Lewis Center Presents Scenes and Monologues

Chesney Snow

On December 5 at 8 p.m. and December 6 at 2 and 8 p.m., Princeton University’s Lewis Center for the Arts will present When Pages Breathe: American Black/Out, a lecture-performance that presents scenes and monologues ranging from the rich historical lineage of Black American theater to a live resistance-driven narrative lecture on culture and power.

The event, at the Wallace Theatre in the Lewis Arts complex, honors playwrights and poets who have resisted authoritarian narrative capture over the last century. It archives suppressed histories and invites audiences to resist erasure through community dialogue and organizing. The work is presented and performed by Anya Pearson, a 2021-22 Princeton Hodder Fellow, Drama Desk winner Chesney Snow, Lecturer in Theater for the Program in Theater and Music Theater; and features senior Destine Harrison-Williams. The lecture and performance are co-directed by Pearson and Snow and are in collaboration with Princeton’s Black Theater Collective.

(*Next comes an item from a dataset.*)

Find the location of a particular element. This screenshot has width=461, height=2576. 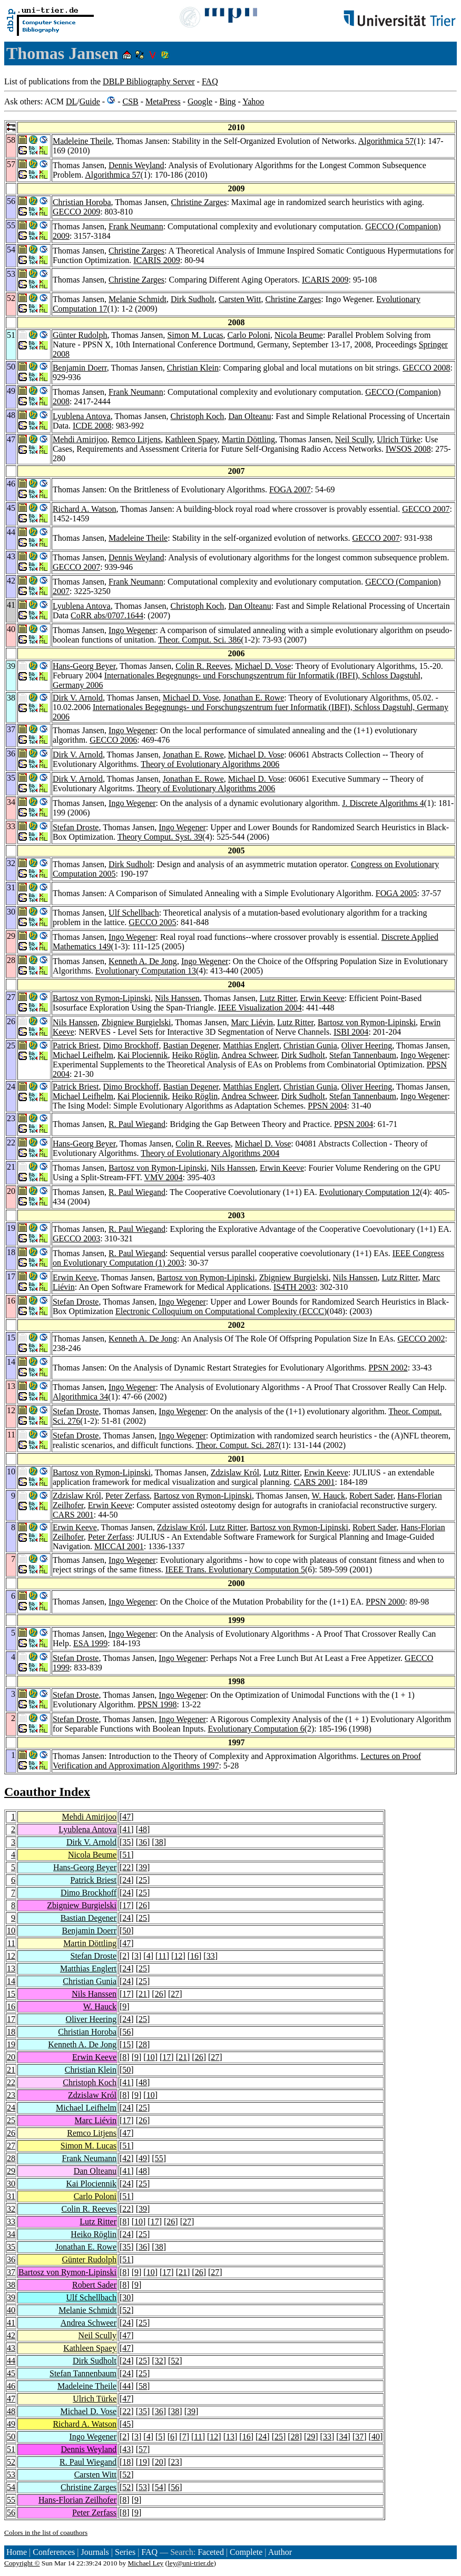 Conferences is located at coordinates (54, 2552).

A talkback and a panel discussion with scholars, professors, alumni, and leading figures in American theater today follow performances, which are co-sponsored by Princeton’s Humanities Council. Admission is free.

When Pages Breathe is a collaborative series between Princeton University Library’s Special Collections and the Program in Theater and Music Theater, created and curated by Snow. Pearson and Snow met earlier this fall with Jennifer Garcon, librarian for Modern and Contemporary Special Collections at the library, to review the University’s related archives. The series is dedicated to the late William Noel, the John T. Maltsberger III ’55 Associate University Librarian for Special Collections. This year’s series is presented in collaboration with Princeton’s Black Theater Collective.

Snow is a Drama Desk Award-winning interdisciplinary artist who works as a performer, composer, lyricist, sound designer, and teaching artist. His recent collaborations include Skeleton Crew on Broadway, Walks of Life at La Jolla Playhouse, Upstream at Syracuse Stage, which he wrote and starred in, as well as Soil Beneath off-Broadway at Primary Stages, and Crowns and Princeton and Slavery Plays at McCarter Theatre, among others.

Anya Pearson

Pearson is an award-winning playwright, poet, screenwriter, actress, and activist. A 2021-22 Hodder Fellow at Princeton, she was a finalist for Juilliard’s Lila Acheson Wallace American Playwrights Program (2023), for the George A. and Eliza Gardner Howard Foundation Fellowship in Playwriting at Brown University (2020), and the National Black Theatre’s Playwriting Residency (2019). She is a 2025 Advance Gender Equity (AGE) in the Arts Legacy Playwright. Her plays include The Measure of Innocence, Made to Dance in Burning Buildings, The Killing Fields, Without a Formal Declaration of War, and Butterflies Eat Decay.